With no kids of her own, she was essentially a third parent to my brother and me. Her death racked my family, leaving huge wounds that haven’t yet healed and probably never will.
In that, my family is hardly alone.
At the time, we were not entirely satisfied with the system’s care for my aunt. (She was treated in Vernon, by a hospital administered by Interior Health, not Fraser Health.) As recent stories illustrate too well, disenchantment with the medical system is hardly rare.
But the last week has also caused me to re-evaluate – and try to remember – a decision I made shortly after my aunt’s death in Vernon.
In November, I clutched my aunt’s hand at St. Paul’s Hospital in Vancouver before she entered surgery.
“I don’t want to die,” she said.
The doctors later said the surgery went about as well as could have been expected. Two months later she was dead.
Later, I would hear family members question why the surgery didn’t occur sooner. Specifics problems were mentioned. There were papers. A desk. Waiting.
In January, in the days following that night when my aunt died before my eyes, I didn’t want to think of any of that. Although I considered filing a complaint of some kind, in some venue, I declined. I shunted my misgivings to the side and tried to carry on.
I’ve thought back to that time over the past week while listening to those unhappy with various aspects of emergency room treatment. Some have filed complaints. Others haven’t, preferring to talk to the media rather than the system they have lost trust in.
I wonder how many people have remained silent over the years, either because talking about it is too painful, or because of lingering distrust of the health care system’s ability to compassionately hear their story.
I am one of them, I realize. And there is no shame in it. But it’s also the case that health officials can only fix the problems they know about.

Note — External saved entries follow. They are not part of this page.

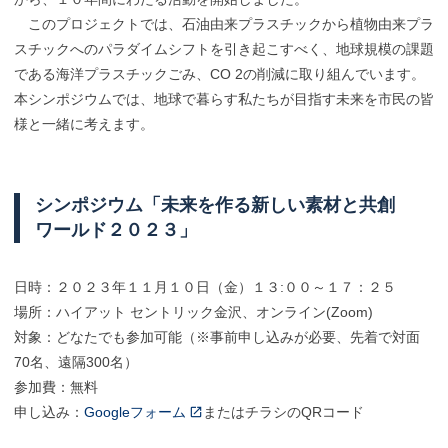
このプロジェクトでは、石油由来プラスチックから植物由来プラ
スチックへのパラダイムシフトを引き起こすべく、地球規模の課題
である海洋プラスチックごみ、CO 2の削減に取り組んでいます。
本シンポジウムでは、地球で暮らす私たちが目指す未来を市民の皆
様と一緒に考えます。
シンポジウム
「未来を
作る
新しい
素材と
共創
ワールド
２０２３」
日時：２０２３年１１月１０日（金）１３:００～１７：２５
場所：ハイアット セントリック金沢、オンライン(Zoom)
対象：どなたでも参加可能（※事前申し込みが必要、先着で対面
70名、遠隔300名）
参加費：無料
申し込み：
Googleフォーム
またはチラシのQRコード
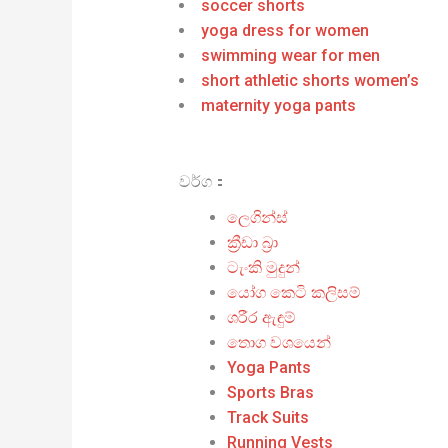
soccer shorts
yoga dress for women
swimming wear for men
short athletic shorts women’s
maternity yoga pants
වර්ග：
ලෙගින්ස්
ක්‍රීඩා බ්‍රා
ටැංකි මුදුන්
යෝග කෙටි කලිසම්
ශරීර ඇඳුම්
තොග වශයෙන්
Yoga Pants
Sports Bras
Track Suits
Running Vests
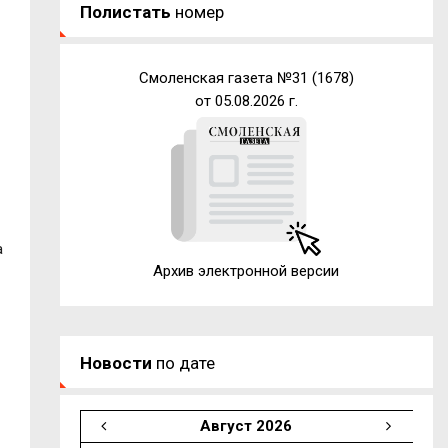
Полистать
номер
Смоленская газета №31 (1678)
от 05.08.2026 г.
а
Архив электронной версии
Новости
по дате
Август 2026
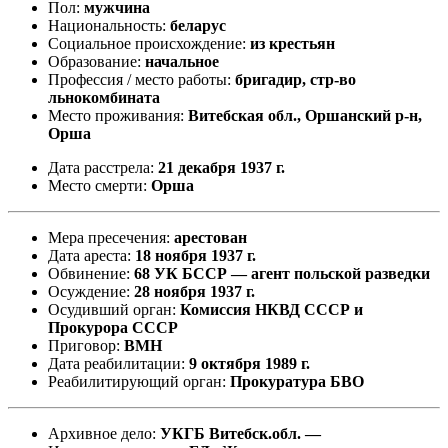
Пол:
мужчина
Национальность:
беларус
Социальное происхождение:
из крестьян
Образование:
начальное
Профессия / место работы:
бригадир, стр-во
льнокомбината
Место проживания:
Витебская обл., Оршанский р-н,
Орша
Дата расстрела:
21 декабря 1937 г.
Место смерти:
Орша
Мера пресечения:
арестован
Дата ареста:
18 ноября 1937 г.
Обвинение:
68 УК БССР — агент польской разведки
Осуждение:
28 ноября 1937 г.
Осудивший орган:
Комиссия НКВД СССР и
Прокурора СССР
Приговор:
ВМН
Дата реабилитации:
9 октября 1989 г.
Реабилитирующий орган:
Прокуратура БВО
Архивное дело:
УКГБ Витебск.обл. —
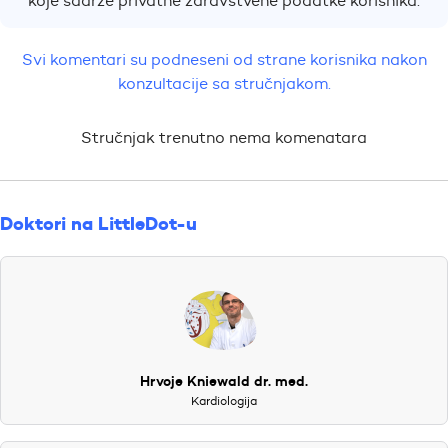
koje sadrže privatne zdravstvene podatke korisnika.
Svi komentari su podneseni od strane korisnika nakon
konzultacije sa stručnjakom.
Stručnjak trenutno nema komenatara
Doktori na LittleDot-u
Hrvoje Kniewald dr. med.
Kardiologija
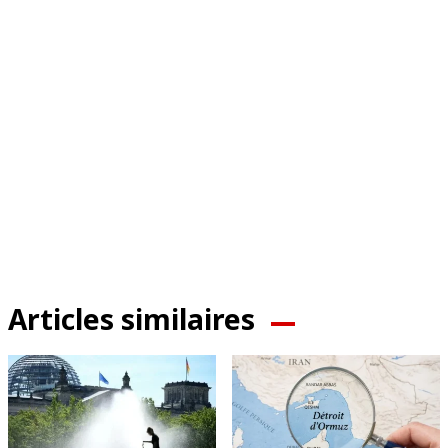
Articles similaires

Mistakes will happen in any profession. Health care workers – including doctors, but also nurses and others who deal with patients – face extraordinary pressure and no one is perfect. And sometimes, everything goes right, a decision is made based on the odds, and a patient still dies. The odds, after all, were never in my aunt’s favour.
We need to understand the imperfect nature of all workers, and build safeguards and capacity. Doctors will never be able to save everyone, but risks and delays can be minimized.
To do so, it’s vital that problems be brought to the surface.
Families and surviving patients need to feel complaints are welcomed and needed, and that by raising issues they may prevent another family’s heartbreak. That’s a message that needs to come both from administrators and the Fraser Health brass, but also from individual doctors and other health care professionals.
And it needs to be shouted. I’ve been covering health care for some time. I’ve yet to see a news release or public relations push for more information about patients’ concerns.
We need a system that not only accepts criticism, but actively seeks it out.
Tyler Olsen is a reporter at the Abbotsford News.